● EXERCISE PROMPT:
Restate the data below word for word. Skip any images it contains.

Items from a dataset
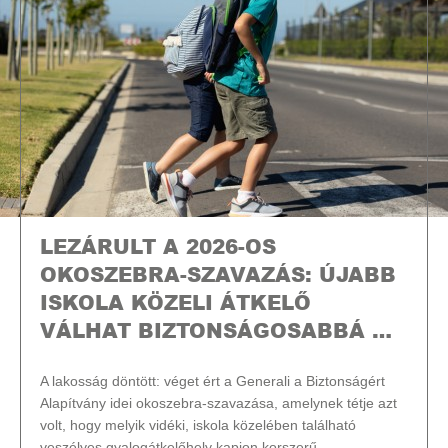
LEZÁRULT A 2026-OS
OKOSZEBRA-SZAVAZÁS: ÚJABB
ISKOLA KÖZELI ÁTKELŐ
VÁLHAT BIZTONSÁGOSABBÁ …
A lakosság döntött: véget ért a Generali a Biztonságért
Alapítvány idei okoszebra-szavazása, amelynek tétje azt
volt, hogy melyik vidéki, iskola közelében található
veszélyes gyalogátkelőhely kapjon korszerű,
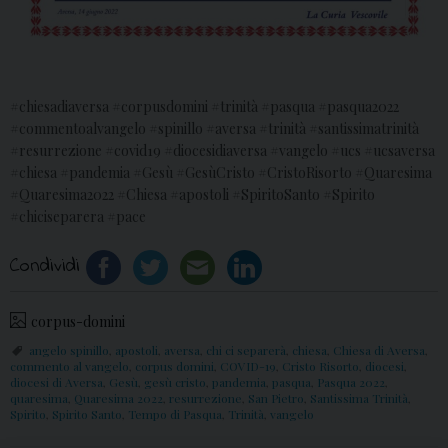
#chiesadiaversa #corpusdomini #trinità #pasqua #pasqua2022
#commentoalvangelo #spinillo #aversa #trinità #santissimatrinità
#resurrezione #covid19 #diocesidiaversa #vangelo #ucs #ucsaversa
#chiesa #pandemia #Gesù #GesùCristo #CristoRisorto #Quaresima
#Quaresima2022 #Chiesa #apostoli #SpiritoSanto #Spirito
#chiciseparera #pace
Condividi
corpus-domini
angelo spinillo
,
apostoli
,
aversa
,
chi ci separerà
,
chiesa
,
Chiesa di Aversa
,
commento al vangelo
,
corpus domini
,
COVID-19
,
Cristo Risorto
,
diocesi
,
diocesi di Aversa
,
Gesù
,
gesù cristo
,
pandemia
,
pasqua
,
Pasqua 2022
,
quaresima
,
Quaresima 2022
,
resurrezione
,
San Pietro
,
Santissima Trinità
,
Spirito
,
Spirito Santo
,
Tempo di Pasqua
,
Trinità
,
vangelo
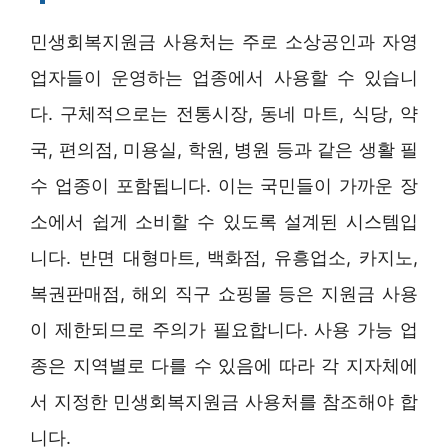
민생회복지원금 사용처는 주로 소상공인과 자영
업자들이 운영하는 업종에서 사용할 수 있습니
다. 구체적으로는 전통시장, 동네 마트, 식당, 약
국, 편의점, 미용실, 학원, 병원 등과 같은 생활 필
수 업종이 포함됩니다. 이는 국민들이 가까운 장
소에서 쉽게 소비할 수 있도록 설계된 시스템입
니다. 반면 대형마트, 백화점, 유흥업소, 카지노,
복권판매점, 해외 직구 쇼핑몰 등은 지원금 사용
이 제한되므로 주의가 필요합니다. 사용 가능 업
종은 지역별로 다를 수 있음에 따라 각 지자체에
서 지정한 민생회복지원금 사용처를 참조해야 합
니다.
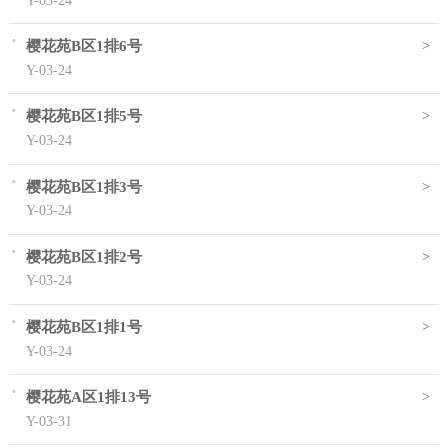
·
>
樱花苑B区1排6号
Y-03-24
·
>
樱花苑B区1排5号
Y-03-24
·
>
樱花苑B区1排3号
Y-03-24
·
>
樱花苑B区1排2号
Y-03-24
·
>
樱花苑B区1排1号
Y-03-24
·
>
樱花苑A区1排13号
Y-03-31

● OUTPUT BELOW:
LEZÁRULT A 2026-OS
OKOSZEBRA-SZAVAZÁS: ÚJABB
ISKOLA KÖZELI ÁTKELŐ
VÁLHAT BIZTONSÁGOSABBÁ …
A lakosság döntött: véget ért a Generali a Biztonságért
Alapítvány idei okoszebra-szavazása, amelynek tétje azt
volt, hogy melyik vidéki, iskola közelében található
veszélyes gyalogátkelőhely kapjon korszerű,
#chiesadiaversa #corpusdomini #trinità #pasqua #pasqua2022
#commentoalvangelo #spinillo #aversa #trinità #santissimatrinità
#resurrezione #covid19 #diocesidiaversa #vangelo #ucs #ucsaversa
#chiesa #pandemia #Gesù #GesùCristo #CristoRisorto #Quaresima
#Quaresima2022 #Chiesa #apostoli #SpiritoSanto #Spirito
#chiciseparera #pace
Condividi
corpus-domini
angelo spinillo
,
apostoli
,
aversa
,
chi ci separerà
,
chiesa
,
Chiesa di Aversa
,
commento al vangelo
,
corpus domini
,
COVID-19
,
Cristo Risorto
,
diocesi
,
diocesi di Aversa
,
Gesù
,
gesù cristo
,
pandemia
,
pasqua
,
Pasqua 2022
,
quaresima
,
Quaresima 2022
,
resurrezione
,
San Pietro
,
Santissima Trinità
,
Spirito
,
Spirito Santo
,
Tempo di Pasqua
,
Trinità
,
vangelo
민생회복지원금 사용처는 주로 소상공인과 자영
업자들이 운영하는 업종에서 사용할 수 있습니
다. 구체적으로는 전통시장, 동네 마트, 식당, 약
국, 편의점, 미용실, 학원, 병원 등과 같은 생활 필
수 업종이 포함됩니다. 이는 국민들이 가까운 장
소에서 쉽게 소비할 수 있도록 설계된 시스템입
니다. 반면 대형마트, 백화점, 유흥업소, 카지노,
복권판매점, 해외 직구 쇼핑몰 등은 지원금 사용
이 제한되므로 주의가 필요합니다. 사용 가능 업
종은 지역별로 다를 수 있음에 따라 각 지자체에
서 지정한 민생회복지원금 사용처를 참조해야 합
니다.
·
>
樱花苑B区1排6号
Y-03-24
·
>
樱花苑B区1排5号
Y-03-24
·
>
樱花苑B区1排3号
Y-03-24
·
>
樱花苑B区1排2号
Y-03-24
·
>
樱花苑B区1排1号
Y-03-24
·
>
樱花苑A区1排13号
Y-03-31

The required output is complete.